Mexican Farmers Turn Into Vigilantes To Fight Narco Traffickers
in pulverem reverteris

AYUTLA – In the southwestern Mexican state of Guerrero, residents of about 15 municipalities have decided to form a “community police” to confront the drug cartels.

“The state,” says one farmer matter-of-factly, “has abandoned us.”

A commander of the group, who goes by the moniker G1, is talking in the parking lot of the Aurrera supermarket in the town of Ayutla, where the community police have installed their improvised headquarters. He wears a balaclava, and holds a gun. “When we rise against the narcos (drug cartels), they say they will go after us and our families — so I said, ‘let them come. I will be still waiting for them here,”” he declares. “It is not right for just a few of them to keep us all in fear. We outnumber them.”

As he stops talking, a woman brings a large casserole with rice and beans to feed the group. To get to Ayutla, in the heart of Guerrero’s Costa Chica, one of the poorest regions in Mexico, you need to pass through at least 12 roadblocks: police checkpoints, army checkpoints and community police checkpoints, each asking to see IDs and check out every vehicle. No one protests.

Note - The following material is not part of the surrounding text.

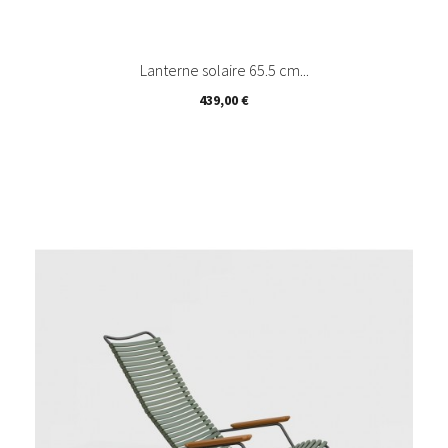
Lanterne solaire 65.5 cm...
Prix
439,00 €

A month ago, locals got tired of the violence, and decided to take control. Groups of men armed with old shotguns took to the streets, the highways and the roads. First it was one, then another, and then one more… all together, 15 towns have raised vigilante forces that neither obey police, army nor any authority that is not from their own communities.

A teenage couple walks past the encapuchados (men with balaclavas), hand in hand. “You see? This was impossible before. We were afraid to leave our houses after 10 p.m.,” says commander G1.

“The state had abandoned us and we had to do something to defend ourselves. Even a scorpion, when you are step on it, sticks out its zinger to defend itself,” says a former corn farmer who now leads one of the self-defense groups.

The situation in Ayutla is a mirror of what is happening in the rest of the country, where the war among and against the drug cartels has left 90,000 thousand dead and 25,000 missing.

But for a month, crime rates in Ayutla have been reduced to zero and the government of Enrique Peña Nieto is starting to worry about this popular uprising, which echoes the 1990s, when the Zapatista revolutionary group declared a “war against the Mexican state.”

“Bring them to justice”

It is 11 a.m. and the sun is already blazing. In the nearby town of El Mezon, a public “trial” has began against 54 people that have been arrested and accused of having ties with the drug cartels – and participating in robbery, drug trafficking and rape.

Bruised and in groups of five, the prisoners, which have spent a month incarcerated in the town’s school, are paraded in public while their charges are read out loud. “Uriel Cipriano (36), accused of organized crime; Vicente Mayo (22) works for the cartels; Román Navarrete (28), accused of raping four women…” “Bring them to justice,” shouts the crowd.

Benito steps to the front, and with his face covered, recalls the months he spent working for the drug cartels: “First we cut off their fingers with a knife. Then with a machete, we cut off their feet, hands and arms, and finally the head, which we leave in an ice box in front of their house.” The 12-year-old boy has just described what he did to an old man who didn’t want to pay his kidnapping ransom.

Cowboy jeans, huaraches (sandals), Benito is as poor as his victim, who wasn’t able to pay the standard $50 biweekly extortion fee. These are the going rates in Guerrero, one of the most forgotten regions of Latin America.

The thousands of rough-looking farmers, who came down the mountain armed to the teeth, do not make a sound as they listen to Benito’s story. Popular justice includes listening to the victims’ testimonies. Some of the encapuchados even cry while listening to the story of the little boy who was drafted into the drug cartel. “I live with my grandmother because I have no mother. Well, I do, but she left to work in the U.S. five years ago, and I never heard from her again,” says Benito. His grandmother turned him in to the community police so he could join them and straighten his ways.

A pair of macaws fly over El Mezon, breaking the tense narrative. The farmers hear out loud what they have been suffering through for years: extortions, robberies, rapes, kidnappings, killings… Until they decided they’ve heard enough.